I’ll do approximately 25 speaking gigs in 2023, down from 47 in 2022. The primary reason for the decline is that I live in London now. Jumping on a plane to Austin to speak at SXSW used to sound fun … now it sounds like jet lag and time away from my boys, who refuse to stop growing when I’m out of town. But that’s not what this post is about. The best part of a speaking gig is the Q&A. The questions are remarkably similar across regions and events. For most of last year the most common questions were about our research on failing young men. Then they changed abruptly, to: “When will inflation come down?”
I have a degree in economics, taught micro- and macroeconomics in grad school, and worked in fixed income at Morgan Stanley. Despite that formal training, it wasn’t until I was in my forties that I appreciated that the economy is more a function of psychology and markets vs. … economics. Also, if you want to opine about the economy, you must acknowledge that nobody has a crystal ball — economists have predicted eight of the last two recessions — and be willing to get it wrong.

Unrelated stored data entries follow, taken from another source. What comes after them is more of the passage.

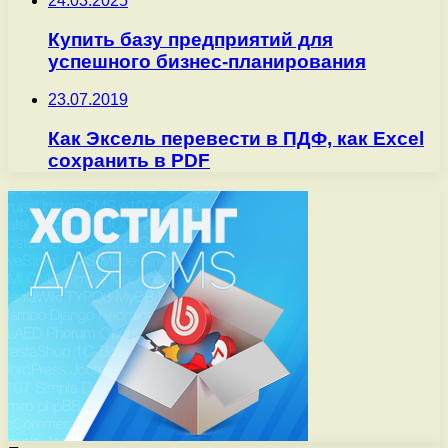
24.03.2025
Купить базу предприятий для
успешного бизнес-планирования
23.07.2019
Как Эксель перевести в ПДФ, как Excel
сохранить в PDF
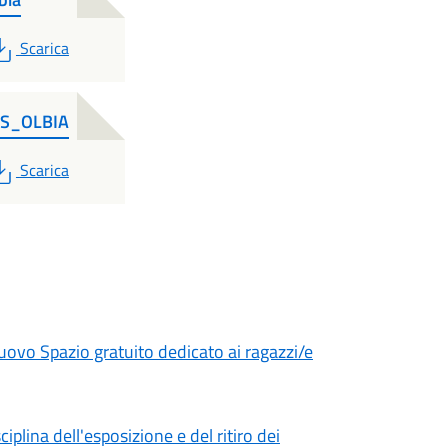
PDF
Scarica
US_OLBIA
PDF
Scarica
uovo Spazio gratuito dedicato ai ragazzi/e
plina dell'esposizione e del ritiro dei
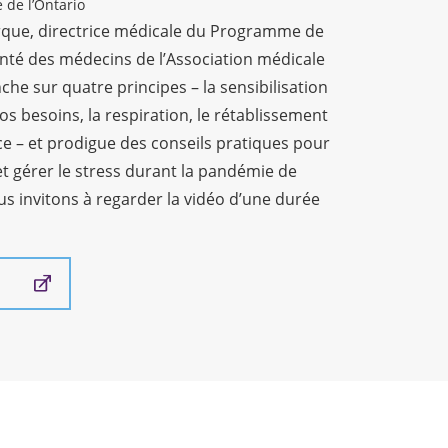
 de l’Ontario
que, directrice médicale du Programme de
nté des médecins de l’Association médicale
nche sur quatre principes – la sensibilisation
nos besoins, la respiration, le rétablissement
ce – et prodigue des conseils pratiques pour
et gérer le stress durant la pandémie de
s invitons à regarder la vidéo d’une durée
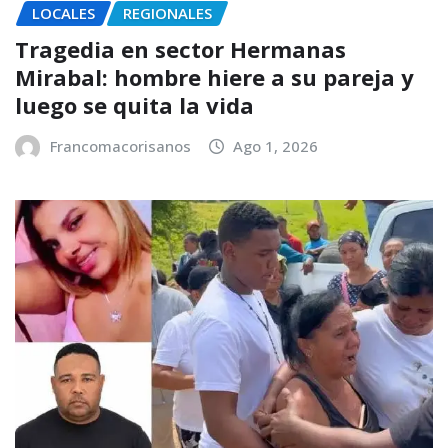
LOCALES
REGIONALES
Tragedia en sector Hermanas
Mirabal: hombre hiere a su pareja y
luego se quita la vida
Francomacorisanos
Ago 1, 2026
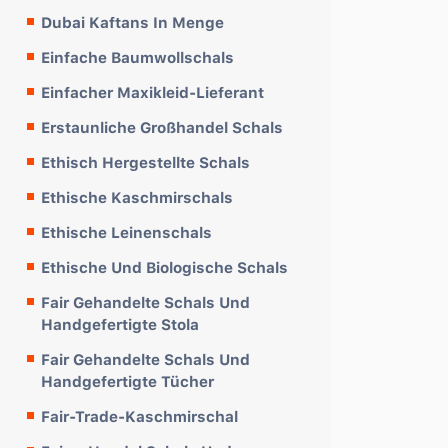
Dubai Kaftans In Menge
Einfache Baumwollschals
Einfacher Maxikleid-Lieferant
Erstaunliche Großhandel Schals
Ethisch Hergestellte Schals
Ethische Kaschmirschals
Ethische Leinenschals
Ethische Und Biologische Schals
Fair Gehandelte Schals Und
Handgefertigte Stola
Fair Gehandelte Schals Und
Handgefertigte Tücher
Fair-Trade-Kaschmirschal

Anyway, in the third quarter of 2022 we predicted on the Prof G Markets Pod that inflation would come down as fast as it had accelerated. (I just read the last sentence and one thought runs through my head: When did I get so boring?) Wrong again. It’s going down faster.
Our thinking: Inflation is a supply/demand imbalance — too many dollars chasing too few goods — filtered through our expectations of the future. And as we said six months ago, when inflation was a front-page bonfire, these factors would swiftly realign. And they subsequently have. Inflation is in fact receding, for the same basket of reasons it went up — not math, but markets. Specifically, the market of money (interest rates), the market of goods (supply chains), and the market of labor (employment). Plus, an unexpected chaser: the disruptive potential of AI.

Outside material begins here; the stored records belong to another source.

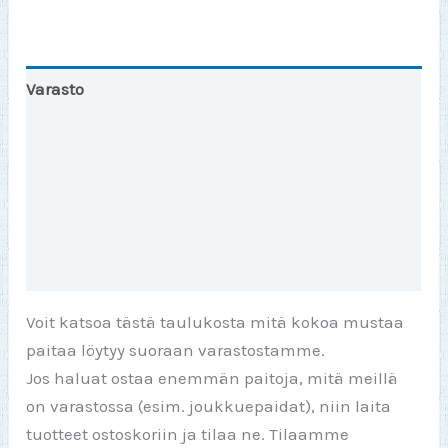
Varasto
Ohje
Toinen väri
Lisätiedot
Arviot (0)
Voit katsoa tästä taulukosta mitä kokoa mustaa
paitaa löytyy suoraan varastostamme.
Jos haluat ostaa enemmän paitoja, mitä meillä
on varastossa (esim. joukkuepaidat), niin laita
tuotteet ostoskoriin ja tilaa ne. Tilaamme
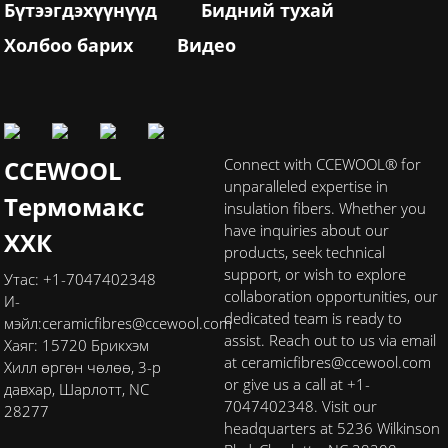
Бүтээгдэхүүнүүд
Бидний тухай
Холбоо барих
Видео
CCEWOOL
Connect with CCEWOOL® for
unparalleled expertise in
Термомакс
insulation fibers. Whether you
have inquiries about our
ХХК
products, seek technical
support, or wish to explore
Утас: +1-7047402348
collaboration opportunities, our
И-
dedicated team is ready to
мэйл:
ceramicfibres@ccewool.com
assist. Reach out to us via email
Хаяг: 15720 Брикхэм
at ceramicfibres@ccewool.com
Хилл өргөн чөлөө, 3-р
or give us a call at +1-
давхар, Шарлотт, NC
7047402348. Visit our
28277
headquarters at 5236 Wilkinson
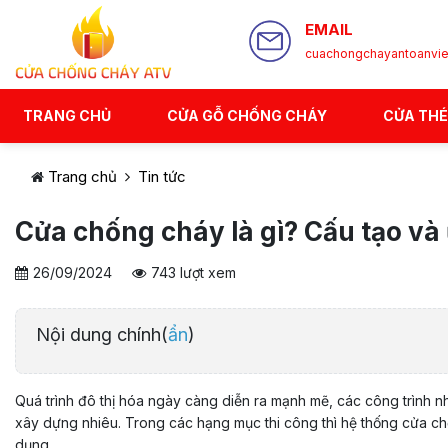
EMAIL
cuachongchayantoanvi
TRANG CHỦ
CỬA GỖ CHỐNG CHÁY
CỬA TH
Trang chủ
Tin tức
Cửa chống cháy là gì? Cấu tạo và
26/09/2024
743 lượt xem
Nội dung chính(
ẩn
)
Quá trình đô thị hóa ngày càng diễn ra mạnh mẽ, các công trình n
xây dựng nhiêu. Trong các hạng mục thi công thì hệ thống cửa c
dụng.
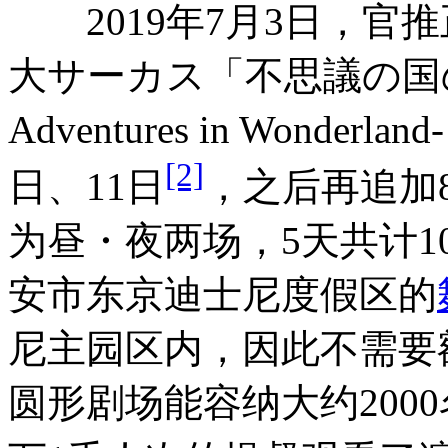
2019年7月3日，官
大サーカス「不思議の国の1Y
Adventures in Wonderland-
[2]
日、11日
，之后再追加
为昼・夜两场，5天共计
安市东京迪士尼度假区的
尼主园区内，因此不需要
圆形剧场能容纳大约200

2%, 4%, Let’s Call the Whole Thing Off
Some inflation is probably a good thing — too little and you risk tipping into “deflation,” which gives economists nightmares. The fear is that people will stop spending in anticipation of lower prices, and economies, like sharks, only survive in motion. In typical fashion, economists don’t agree on how much inflation is good. Many academics and institutions call for an inflation target of 3% to 4%. But central bankers in the U.S. and Europe (i.e. the Federal Reserve) target 2%. In actual business, a 100% disparity between metric targets would be cause for concern, but in economics it’s cause for tenure.
Consumers tend to worry about higher inflation more than economists, who recognize that inflation is at least partially self-correcting. When economist Danny Blanchflower (Dartmouth) was on my Prof G Podcast, he pointed out that inflation has never endured in a modern Western economy. But consumers also vote and spend, so their views carry weight. (This is 51% vibe and 49% science.) What everyone can see with their own eyes is that when inflation hits 8% in a country where it’s been sub-2% for decades, people get excited. So what happened, and why should we all keep calm and carry on?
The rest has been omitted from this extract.